Exercise:
Show each line of the records below where the word "Guardiola" occurs.

##### Provided data

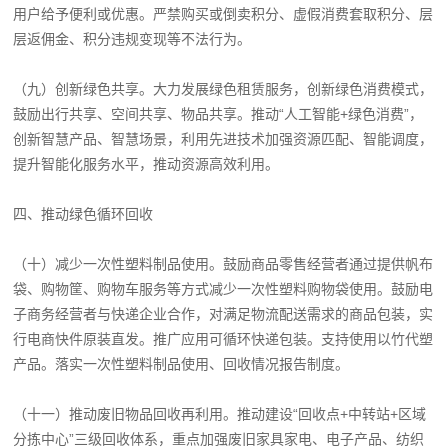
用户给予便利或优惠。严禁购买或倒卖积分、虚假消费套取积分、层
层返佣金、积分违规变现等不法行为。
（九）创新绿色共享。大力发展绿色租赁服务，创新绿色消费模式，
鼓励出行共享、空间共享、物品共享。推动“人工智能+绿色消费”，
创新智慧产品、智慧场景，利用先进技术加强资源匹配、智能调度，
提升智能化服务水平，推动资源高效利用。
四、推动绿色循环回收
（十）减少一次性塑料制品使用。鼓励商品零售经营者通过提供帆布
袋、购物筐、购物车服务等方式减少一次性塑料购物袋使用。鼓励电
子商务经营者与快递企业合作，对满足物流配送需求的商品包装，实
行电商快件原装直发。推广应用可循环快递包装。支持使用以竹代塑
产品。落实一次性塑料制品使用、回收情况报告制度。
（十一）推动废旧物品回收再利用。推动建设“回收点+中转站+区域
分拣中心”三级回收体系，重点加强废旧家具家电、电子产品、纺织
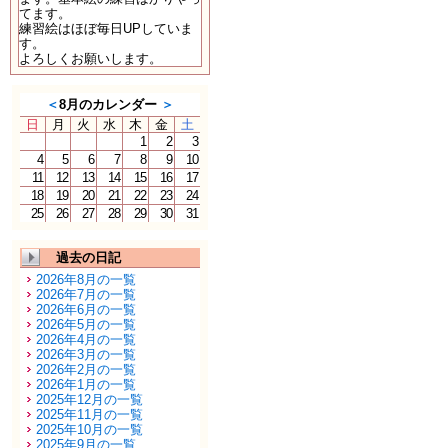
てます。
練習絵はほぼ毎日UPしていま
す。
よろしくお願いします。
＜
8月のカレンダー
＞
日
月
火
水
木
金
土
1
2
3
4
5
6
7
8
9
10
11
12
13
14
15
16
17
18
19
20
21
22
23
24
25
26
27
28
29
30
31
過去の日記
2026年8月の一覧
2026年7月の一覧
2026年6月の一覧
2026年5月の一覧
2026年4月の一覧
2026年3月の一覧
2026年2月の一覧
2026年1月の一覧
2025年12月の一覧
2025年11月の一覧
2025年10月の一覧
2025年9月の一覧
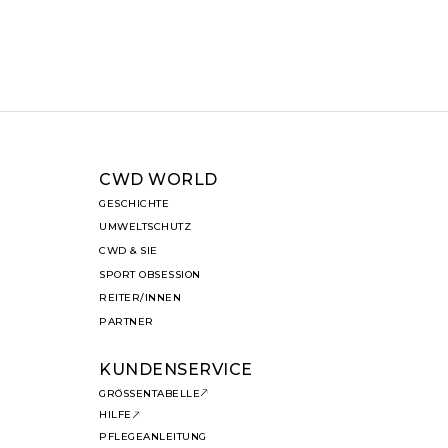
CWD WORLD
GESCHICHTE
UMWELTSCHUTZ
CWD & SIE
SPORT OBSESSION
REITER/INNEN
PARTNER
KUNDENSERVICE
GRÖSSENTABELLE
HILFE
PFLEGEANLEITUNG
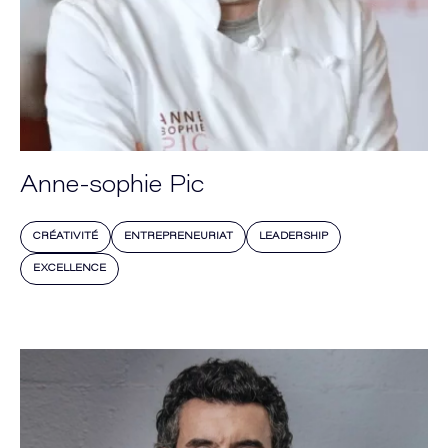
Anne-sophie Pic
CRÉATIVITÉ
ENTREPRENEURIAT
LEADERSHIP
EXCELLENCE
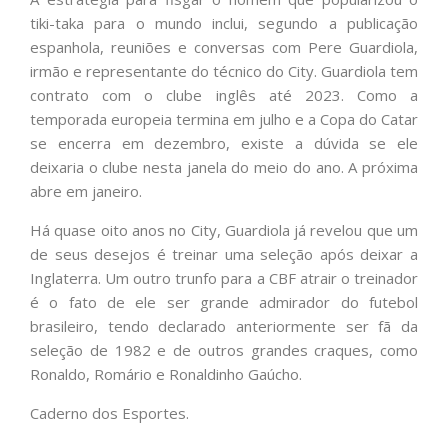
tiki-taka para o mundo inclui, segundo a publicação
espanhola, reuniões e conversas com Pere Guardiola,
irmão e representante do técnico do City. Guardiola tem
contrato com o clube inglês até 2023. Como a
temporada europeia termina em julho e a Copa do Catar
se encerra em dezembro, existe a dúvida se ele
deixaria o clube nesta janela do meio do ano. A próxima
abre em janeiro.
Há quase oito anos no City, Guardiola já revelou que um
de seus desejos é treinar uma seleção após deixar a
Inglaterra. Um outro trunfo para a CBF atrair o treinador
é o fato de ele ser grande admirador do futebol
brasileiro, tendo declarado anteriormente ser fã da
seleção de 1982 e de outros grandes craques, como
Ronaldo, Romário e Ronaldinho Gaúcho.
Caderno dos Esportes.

##########
##### Provided data

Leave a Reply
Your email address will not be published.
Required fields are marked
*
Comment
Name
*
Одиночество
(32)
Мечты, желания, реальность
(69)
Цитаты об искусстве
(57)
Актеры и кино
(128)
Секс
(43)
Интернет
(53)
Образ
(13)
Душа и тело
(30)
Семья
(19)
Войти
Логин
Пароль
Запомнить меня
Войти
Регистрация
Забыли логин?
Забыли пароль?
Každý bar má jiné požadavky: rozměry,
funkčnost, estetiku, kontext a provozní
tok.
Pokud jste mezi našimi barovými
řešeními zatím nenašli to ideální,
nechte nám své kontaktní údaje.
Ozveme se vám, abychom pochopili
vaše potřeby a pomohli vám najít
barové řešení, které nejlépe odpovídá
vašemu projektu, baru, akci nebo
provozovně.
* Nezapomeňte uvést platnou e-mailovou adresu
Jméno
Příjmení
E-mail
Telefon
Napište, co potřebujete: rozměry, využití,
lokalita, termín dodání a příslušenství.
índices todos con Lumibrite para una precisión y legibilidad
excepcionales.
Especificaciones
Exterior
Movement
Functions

##########
##### Provided data

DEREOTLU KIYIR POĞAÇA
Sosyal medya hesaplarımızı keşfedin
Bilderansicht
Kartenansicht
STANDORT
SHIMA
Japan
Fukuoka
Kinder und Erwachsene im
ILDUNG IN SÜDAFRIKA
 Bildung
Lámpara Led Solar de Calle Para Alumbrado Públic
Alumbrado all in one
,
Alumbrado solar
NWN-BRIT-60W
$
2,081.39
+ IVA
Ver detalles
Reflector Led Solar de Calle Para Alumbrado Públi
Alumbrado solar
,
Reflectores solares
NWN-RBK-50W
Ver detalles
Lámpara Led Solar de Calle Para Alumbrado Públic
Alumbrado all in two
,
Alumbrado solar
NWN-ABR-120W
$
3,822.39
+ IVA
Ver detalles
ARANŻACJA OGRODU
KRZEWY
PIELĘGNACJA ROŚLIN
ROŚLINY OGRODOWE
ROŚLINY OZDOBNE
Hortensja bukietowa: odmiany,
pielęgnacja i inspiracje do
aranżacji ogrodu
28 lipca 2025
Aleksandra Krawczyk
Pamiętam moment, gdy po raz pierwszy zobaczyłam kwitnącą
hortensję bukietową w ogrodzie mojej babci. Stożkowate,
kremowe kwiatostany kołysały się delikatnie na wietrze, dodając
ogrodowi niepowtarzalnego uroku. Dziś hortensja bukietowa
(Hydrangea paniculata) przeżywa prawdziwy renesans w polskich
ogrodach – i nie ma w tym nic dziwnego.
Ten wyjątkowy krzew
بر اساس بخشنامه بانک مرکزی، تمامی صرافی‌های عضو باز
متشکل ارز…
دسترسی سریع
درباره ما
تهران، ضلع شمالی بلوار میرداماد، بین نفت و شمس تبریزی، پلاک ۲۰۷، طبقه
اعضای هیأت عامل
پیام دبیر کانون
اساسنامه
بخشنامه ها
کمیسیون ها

##########

Solved exercise:
espanhola, reuniões e conversas com Pere Guardiola,
irmão e representante do técnico do City. Guardiola tem
Há quase oito anos no City, Guardiola já revelou que um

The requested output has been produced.